Researcher Christopher Wathes describes this environment as seething in a ”disease miasma of gases, dusts, and micro-organisms.” Moreover, this may be the equivalent of “looking through dark glasses.” Lights themselves are often dimmed inside poultry houses to stop distressed birds from plucking each others feathers out.
This is not only grim conditions for turkeys themselves to live, but also builds a concerning picture for the world we all live in.
And that’s because a 2018 study named ammonia “the greatest concern” relating to pollution from poultry production. It can harm biodiversity, from plant species to aquatic animals due to an increased risk of algal blooms.
Further, ammonia exposure can trigger health problems in humans, including issues with the eyes, nose, throat, and respiratory tract. In extreme cases, this can lead to blindness, lung damage, or death.
It’s not just animal welfare concerns that have people thinking twice about the tradition; Thanksgiving has cultural implications too.
The holiday is widely considered a celebration of an agreement between the Pilgrims and Native Americans. But many argue that this narrative is strewn with potentially harmful falsities.
“The myth is that friendly Indians, unidentified by tribe, welcome the Pilgrims to America, teach them how to live in this new place, sit down to dinner with them and then disappear,” activist and author David Silverman explained to Smithsonian Magazine.

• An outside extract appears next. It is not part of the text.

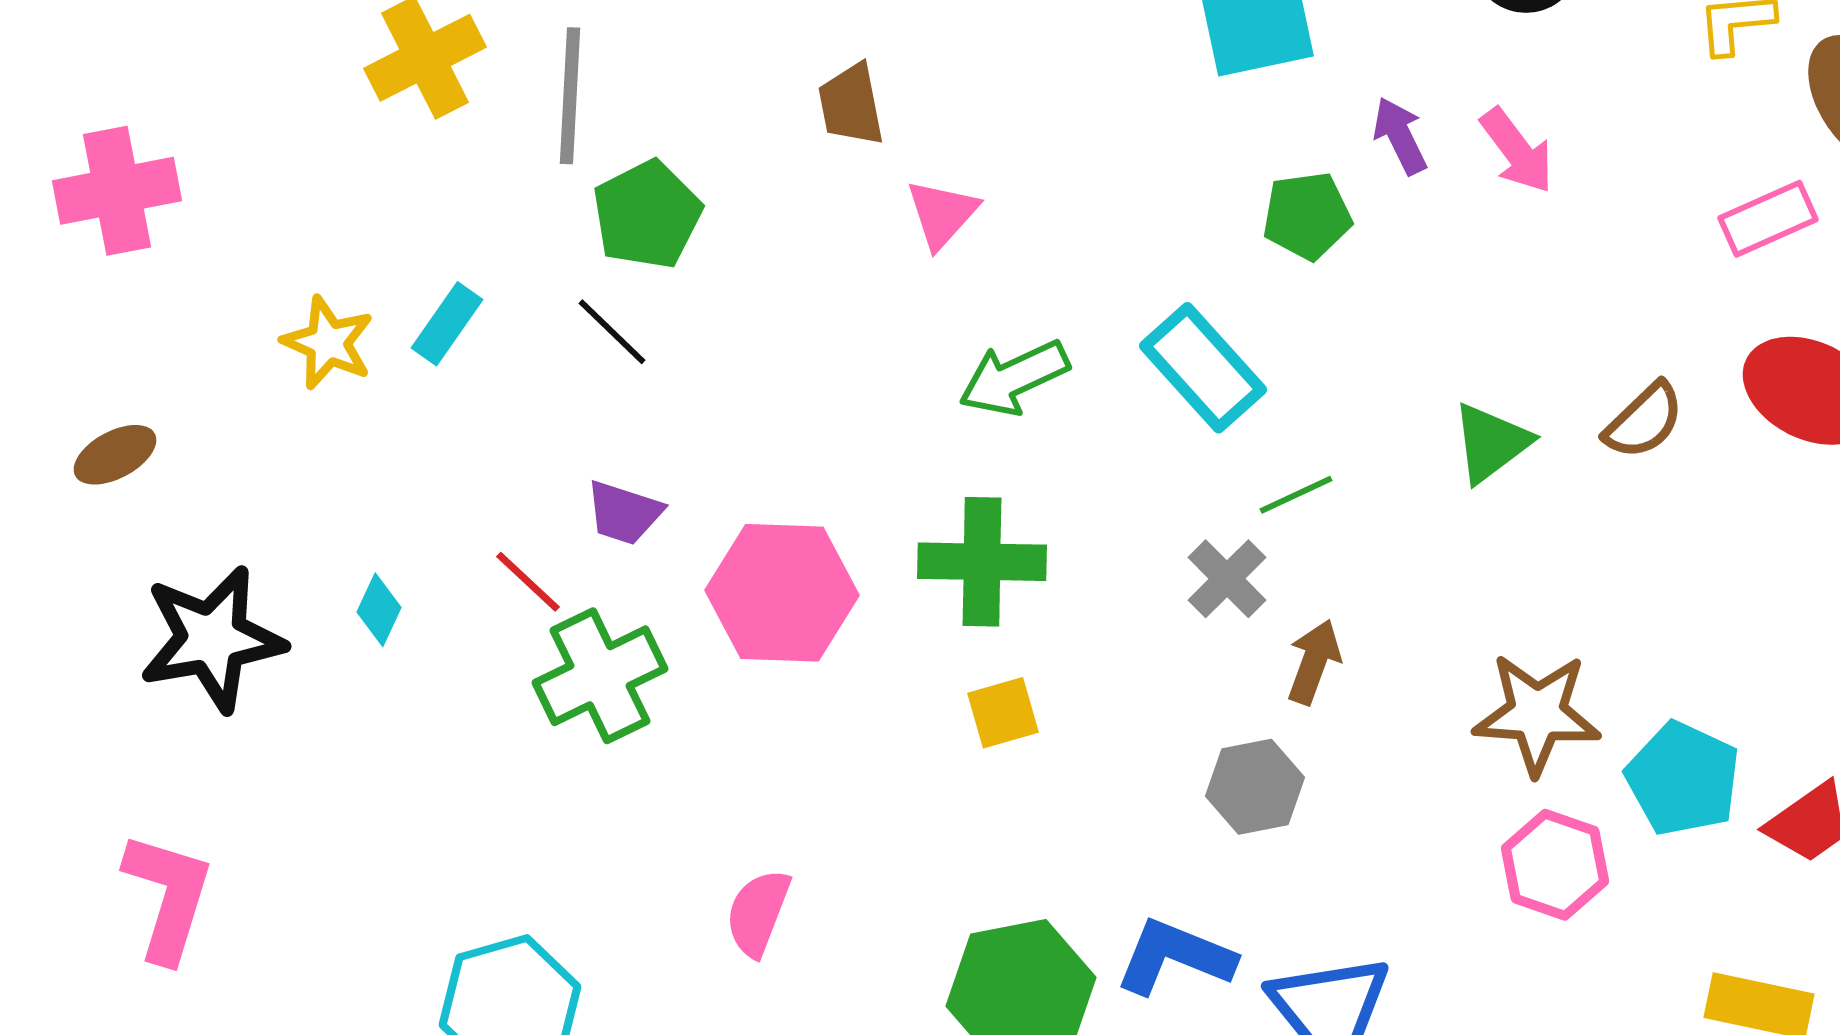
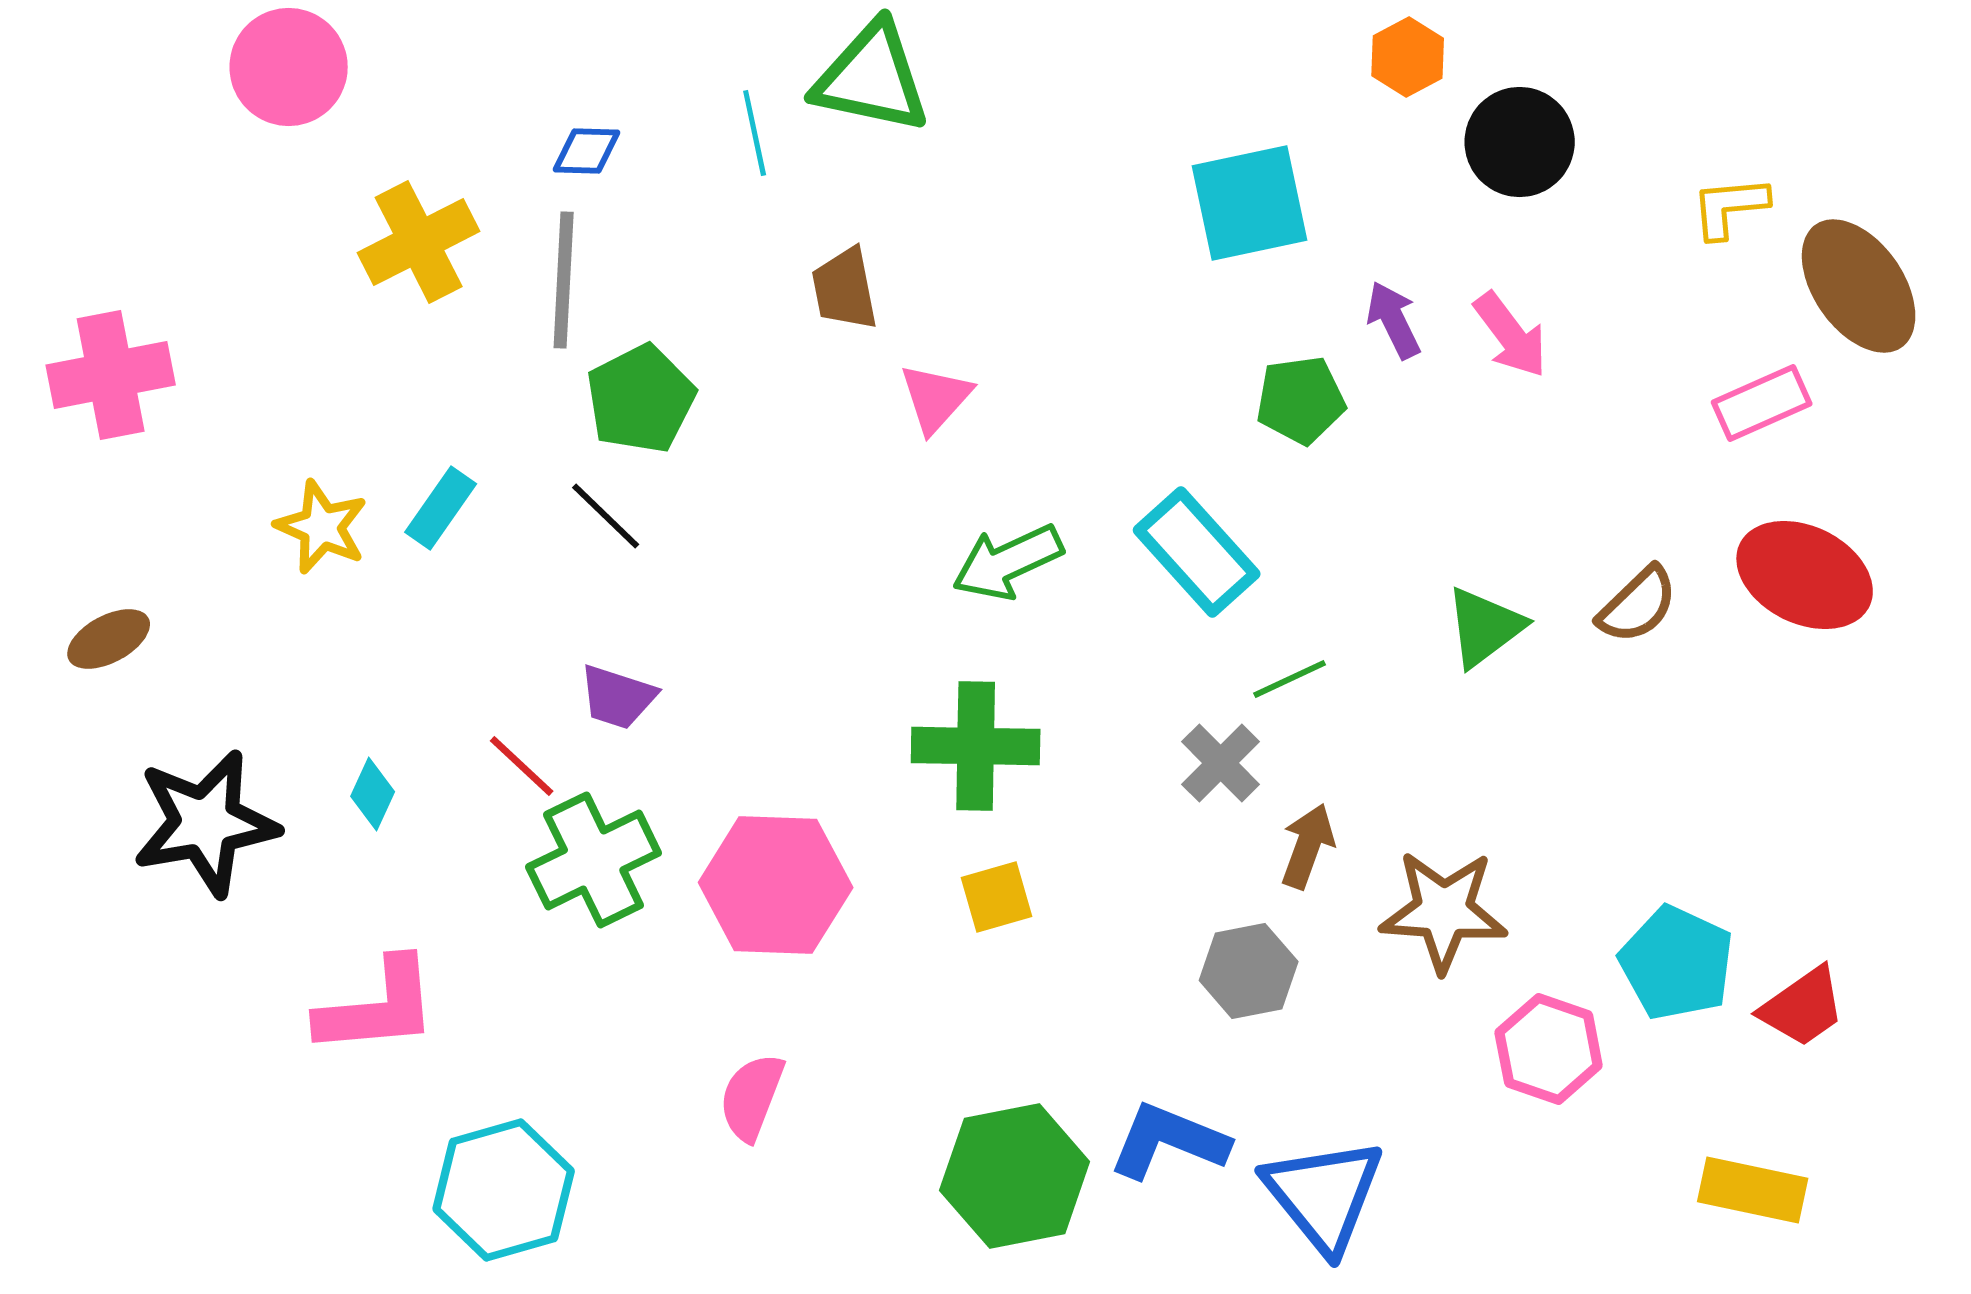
pink hexagon: (782, 593) -> (776, 885), moved
brown star: (1537, 714) -> (1444, 911), moved
pink L-shape: (168, 897) -> (378, 1007), moved, turned 68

“They hand off America to white people so they can create a great nation dedicated to liberty, opportunity and Christianity for the rest of the world to profit. That’s the story—it’s about Native people conceding to colonialism,” he said.
According to Silverman, this version of events ignores the fact that Native people were living in the Americas for at least 12,000 years before the Europeans arrived. And, that the groups had century-long conflicts, which were “bloody” and involved slave raiding by the Europeans.
Establishing such Thanksgiving myths, Silverman says, meant “Americans could feel good about their colonial past without having to confront the really dark characteristics of it.”
On its website, HipLatina writes that we should use this time to learn more about the real history of Thanksgiving.
“There are lots of ways to incorporate and acknowledge the pain of the Native peoples into time spent with family. Read up about the real history of the United States and discuss it, create a safe space for people of color to talk about the difficulties they are dealing with right now, or create care packages for Native peoples on reservations who have such limited resources (particularly the school children),” the website reads.
“For people of color, existence is resistance, and any moment we have right now to capture and share joy with loved ones should be deeply appreciated and held sacred,” HipLatina continues.
“I’m not telling you not to enjoy a shared meal with friends and family, I’m just saying that we should not allow the erasure of the real history of suffering behind this holiday.”